▸ What the exercise asks: A single number is the answer: how many lines of the data hold "unserer"?

▸ Input material:
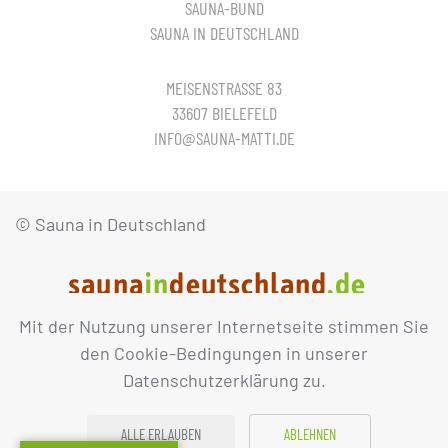
SAUNA-BUND
SAUNA IN DEUTSCHLAND
MEISENSTRASSE 83
33607 BIELEFELD
INFO@SAUNA-MATTI.DE
© Sauna in Deutschland
Mit der Nutzung unserer Internetseite stimmen Sie
IMPRESSUM
DATENSCHUTZ
den Cookie-Bedingungen in unserer
Datenschutzerklärung zu.
ALLE ERLAUBEN
ABLEHNEN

▸ Exercise output: 2